Bruno Mars era sul punto di abbandonare la lavorazione alla super hit Die With A Smile, in collaborazione con Lady Gaga ma come ha rivelato l’artista di Honolulu, qualcosa era cambiato dopo aver scoperto che la popstar era impegnata nel film Joker: Folie à Deux.
Lo scorso 4 dicembre, il brano è stato nominato il più ascoltato su Spotify nel 2025 a livello mondiale, dopo aver totalizzato più di 1,7 miliardi di stream, ma, come hanno dichiarato i collaboratori di Mars sulle pagine di Variety, ad un certo punto è stato relegato nella pila delle demo ed era stato quasi completamente abbandonato. Aveva lavorato con James Fauntleroy (Beyoncé, Justin Timberlake) e Dernst “D’Mile” Emile II (Mary J. Blige, Janet Jackson) all’inizio della canzone, che è stata praticamente scartata, finché non hanno scoperto il ruolo di Gaga nel sequel del film di enorme successo, Joker del 2019
Bruno Mars, la correlazione tra Die With A Smile e Joker Folie A Deux
Bruno Mars aveva pensato al brano per la colonna sonora del film di Todd Philipps, che poteva essere inclusa nell’album Harlequin, pubblicato dalla popstar in concomitanza dell’uscita nelle sale della pellicola. “È stato un vero genio a tirarlo fuori dalla memoria subconscia grazie alla tempistica di quel film, ed è anche così che Lady Gaga gli è venuta in mente come collaboratrice”, aveva sostenuto Fauntleroy. “Poi, quando abbiamo scoperto che non sarebbe successo niente del genere, lui aveva già iniziato a far girare la palla perché il potere di Bruno ti spinge,” ha aggiunto il producer. Successivamente il team capitanato da Mars entrò in contatto con Andrew Watt, che all’epoca stava lavorando con la popstar a Mayhem.
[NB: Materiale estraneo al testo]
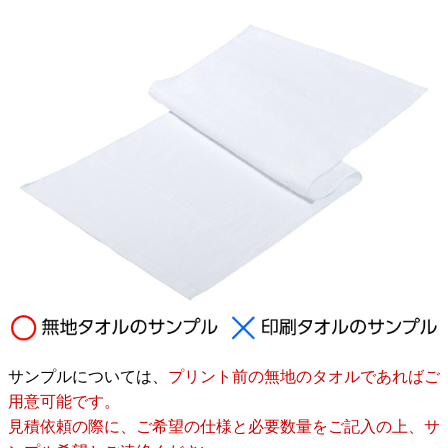
サンプルについては、
プリント前の無地のタオルであればご
用意可能です。
見積依頼の際に、ご希望の仕様と必要数量をご記入の上、サ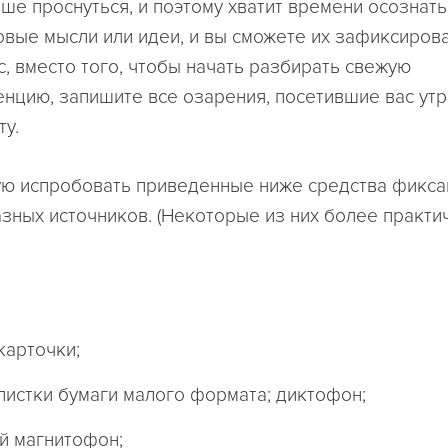
ше проснуться, и поэтому хватит времени осознать,
овые мысли или идеи, и вы сможете их зафиксирова
с, вместо того, чтобы начать разбирать свежую
нцию, запишите все озарения, посетившие вас утр
ту.
ю испробовать приведенные ниже средства фикса
азных источников. (Некоторые из них более практи
карточки;
листки бумаги малого формата; диктофон;
й магнитофон;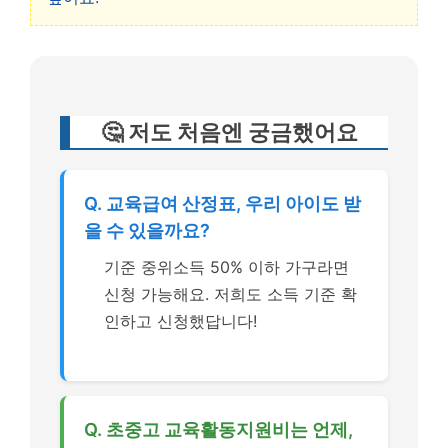
🤔 저도 처음엔 궁금했어요
Q. 교육급여 산정표, 우리 아이도 받
을 수 있을까요?
기준 중위소득 50% 이하 가구라면
신청 가능해요. 저희도 소득 기준 확
인하고 신청했답니다!
Q. 초중고 교육활동지원비는 언제,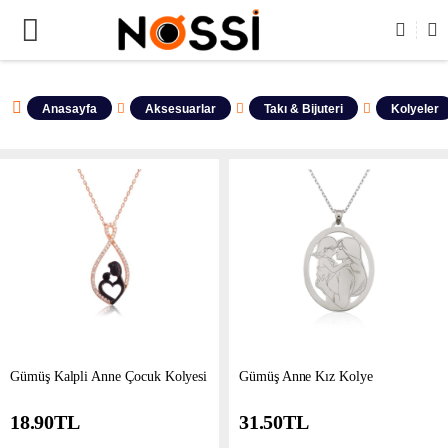
📣
ÜRÜNLERİN TAMAMI DEMODUR SATIŞA KAPALIDIR !
Anasayfa
Aksesuarlar
Takı & Bijuteri
Kolyeler
Gümüş Kalpli Anne Çocuk Kolyesi
​Gümüş Anne Kız Kolye
18.90
TL
31.50
TL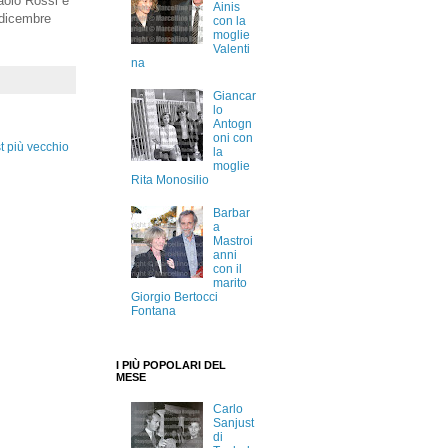
aolo Rossi e
Ainis
 dicembre
con la
moglie
Valenti
na
Giancar
lo
Antogn
oni con
t più vecchio
la
moglie
Rita Monosilio
Barbar
a
Mastroi
anni
con il
marito
Giorgio Bertocci
Fontana
I PIÙ POPOLARI DEL
MESE
Carlo
Sanjust
di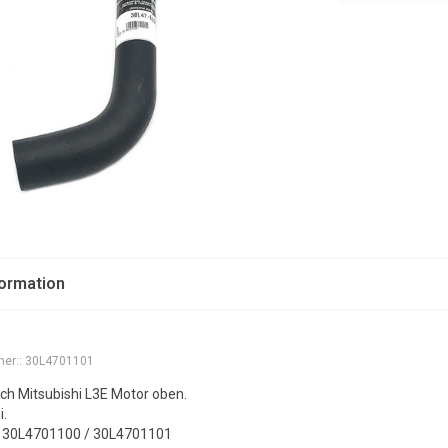
formation
er::
30L4701101
ch Mitsubishi L3E Motor oben.
i.
: 30L4701100 / 30L4701101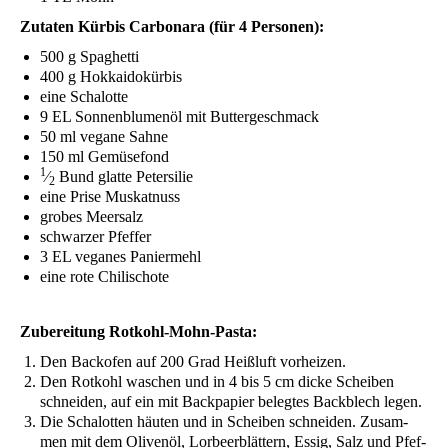
Zuta­ten Kür­bis Car­bo­n­a­ra (für 4 Personen):
500 g Spaghetti
400 g Hokkaidokürbis
eine Scha­lot­te
9
EL
Son­nen­blu­men­öl mit Buttergeschmack
50 ml vega­ne Sahne
150 ml Gemüsefond
1
⁄
Bund glat­te Petersilie
2
eine Pri­se Muskatnuss
gro­bes Meersalz
schwar­zer Pfeffer
3
EL
vega­nes Paniermehl
eine rote Chilischote
Zube­rei­tung Rotkohl-Mohn-Pasta:
Den Back­ofen auf 200 Grad Heiß­luft vorheizen.
Den Rot­kohl waschen und in 4 bis 5 cm dicke Schei­ben
schnei­den, auf ein mit Back­pa­pier beleg­tes Back­blech legen.
Die Scha­lot­ten häu­ten und in Schei­ben schnei­den. Zusam­
men mit dem Oli­ven­öl, Lor­beer­blät­tern, Essig, Salz und Pfef­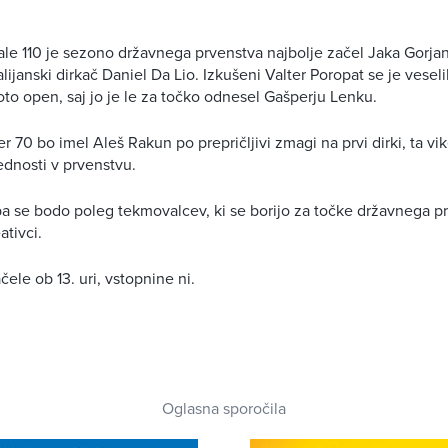
ale 110 je sezono državnega prvenstva najbolje začel Jaka Gorjan,
lijanski dirkač Daniel Da Lio. Izkušeni Valter Poropat se je vesel
oto open, saj jo je le za točko odnesel Gašperju Lenku.
er 70 bo imel Aleš Rakun po prepričljivi zmagi na prvi dirki, ta vi
dnosti v prvenstvu.
pa se bodo poleg tekmovalcev, ki se borijo za točke državnega p
ativci.
ele ob 13. uri, vstopnine ni.
Oglasna sporočila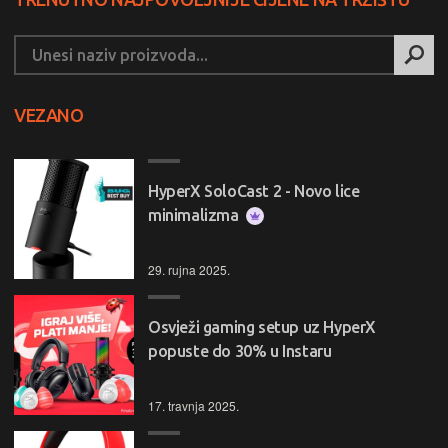
VEZANO
HyperX SoloCast 2 - Novo lice
minimalizma
29. rujna 2025.
Osvježi gaming setup uz HyperX
popuste do 30% u Instaru
17. travnja 2025.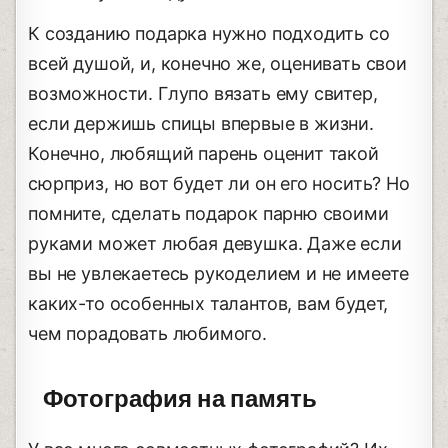
К созданию подарка нужно подходить со
всей душой, и, конечно же, оценивать свои
возможности. Глупо вязать ему свитер,
если держишь спицы впервые в жизни.
Конечно, любящий парень оценит такой
сюрприз, но вот будет ли он его носить? Но
помните, сделать подарок парню своими
руками может любая девушка. Даже если
вы не увлекаетесь рукоделием и не имеете
каких-то особенных талантов, вам будет,
чем порадовать любимого.
Фотография на память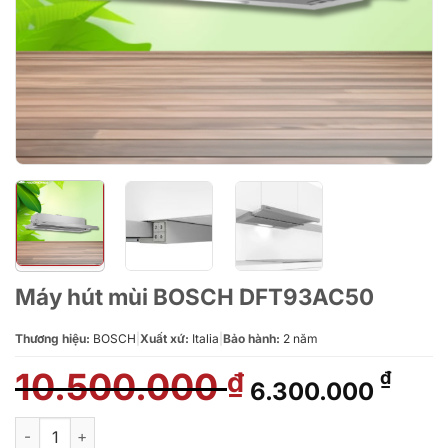
Máy hút mùi BOSCH DFT93AC50
Thương hiệu:
BOSCH
|
Xuất xứ:
Italia
|
Bảo hành:
2 năm
10.500.000
Giá
Giá
₫
₫
6.300.000
gốc
hiện
là:
tại
Máy hút mùi BOSCH DFT93AC50 số lượng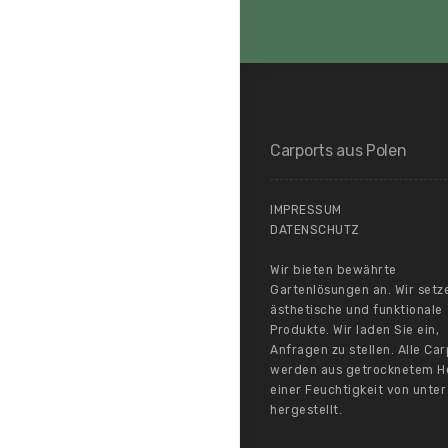
Carports aus Polen
IMPRESSUM
DATENSCHUTZ
Wir bieten bewährte
Gartenlösungen an. Wir setz
ästhetische und funktionale
Produkte. Wir laden Sie ein,
Anfragen zu stellen. Alle Ca
werden aus getrocknetem Ho
einer Feuchtigkeit von unter
hergestellt.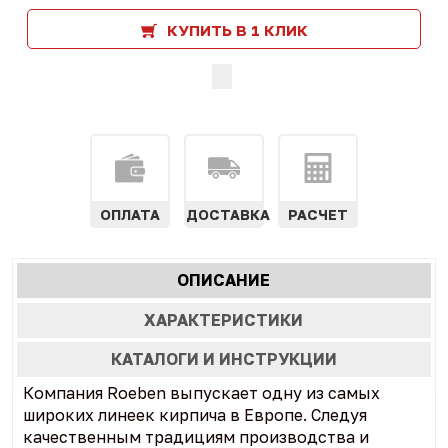
КУПИТЬ В 1 КЛИК
ОПЛАТА
ДОСТАВКА
РАСЧЕТ
Характеристики
ОПИСАНИЕ
(АКТИВНАЯ
табы
ВКЛАДКА)
ХАРАКТЕРИСТИКИ
КАТАЛОГИ И ИНСТРУКЦИИ
Компания Roeben выпускает одну из самых
широких линеек кирпича в Европе. Следуя
качественным традициям производства и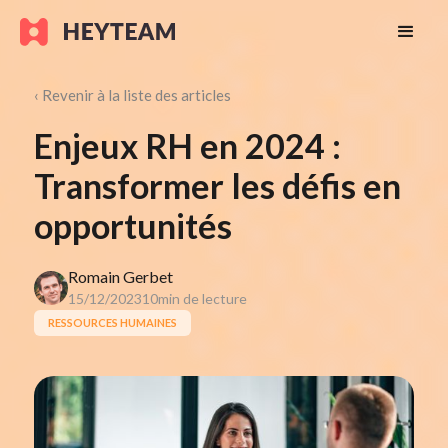
‹ Revenir à la liste des articles
Enjeux RH en 2024 :
Transformer les défis en
opportunités
Romain Gerbet
15/12/2023
10
min de lecture
RESSOURCES HUMAINES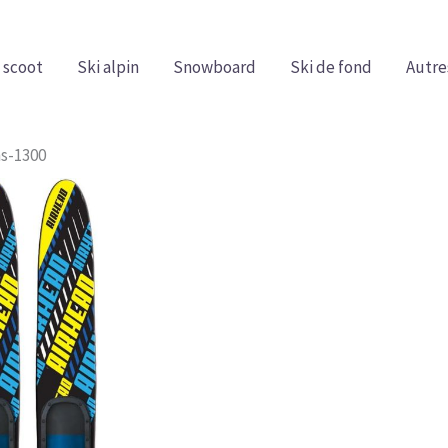
 scoot
Ski alpin
Snowboard
Ski de fond
Autre
hs-1300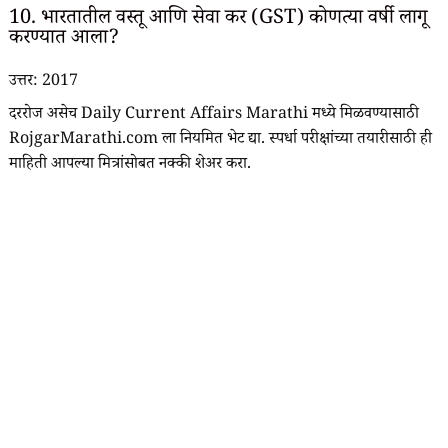
10. भारतातील वस्तू आणि सेवा कर (GST) कोणत्या वर्षी लागू
करण्यात आला?
उत्तर: 2017
दररोज असेच Daily Current Affairs Marathi मध्ये मिळवण्यासाठी
RojgarMarathi.com ला नियमित भेट द्या. स्पर्धा परीक्षांच्या तयारीसाठी ही
माहिती आपल्या मित्रांसोबत नक्की शेअर करा.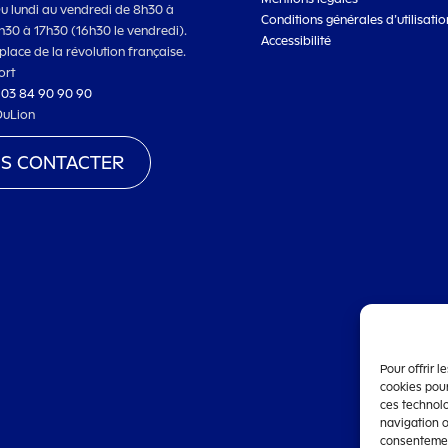
Du lundi au vendredi de 8h30 à
Conditions générales d’utilisatio
3h30 à 17h30 (16h30 le vendredi).
Accessibilité
place de la révolution française.
ort
:
03 84 90 90 90
DuLion
S CONTACTER
Pour offrir 
cookies pour
ces technol
navigation o
consentement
A quel punto il cantanturore di Honolulu invitò tutti nel suo studio di Malibu, dove Gaga iniziò subito a lavorare alla canzone.
“Lei diceva, ‘Andiamo al pianoforte,’” racconta Fauntleroy. “Sapevo che sapeva suonare il pianoforte, ma vederla sedersi come una musicista e imparare gli accordi, al punto che ha chiesto carta e penna e li ha scritti… È una cosa inaudita. Ha imparato quella fottuta canzone, amico, proprio lì. E si esibivano, cantandola insieme. Ed è stato allora che avrei dovuto sapere che sarebbe stato qualcosa di speciale.” Sulla realizzazione del brano, Watt l’aveva definito “Un po’ di roba alla Quincy-Michael…Bruno che salta nella cabina, poi lei che salta nella cabina e va avanti e indietro. C’è stato un momento in cui eravamo tutti alla chitarra e lei al pianoforte. Era come essere nei Fleetwood Mac o qualcosa del genere.”